> [EXERCISE DIRECTIONS] Transcribe the full listing, keeping every word as it stands.

--------------------

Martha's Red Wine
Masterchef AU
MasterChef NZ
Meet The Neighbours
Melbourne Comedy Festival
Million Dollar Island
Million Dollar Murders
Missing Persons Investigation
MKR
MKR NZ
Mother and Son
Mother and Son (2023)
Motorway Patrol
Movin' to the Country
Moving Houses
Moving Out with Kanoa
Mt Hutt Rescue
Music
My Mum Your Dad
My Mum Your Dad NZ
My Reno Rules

--------------------

> [RESULT OF THIS EXERCISE]
Martha's Red Wine
Masterchef AU
MasterChef NZ
Meet The Neighbours
Melbourne Comedy Festival
Million Dollar Island
Million Dollar Murders
Missing Persons Investigation
MKR
MKR NZ
Mother and Son
Mother and Son (2023)
Motorway Patrol
Movin' to the Country
Moving Houses
Moving Out with Kanoa
Mt Hutt Rescue
Music
My Mum Your Dad
My Mum Your Dad NZ
My Reno Rules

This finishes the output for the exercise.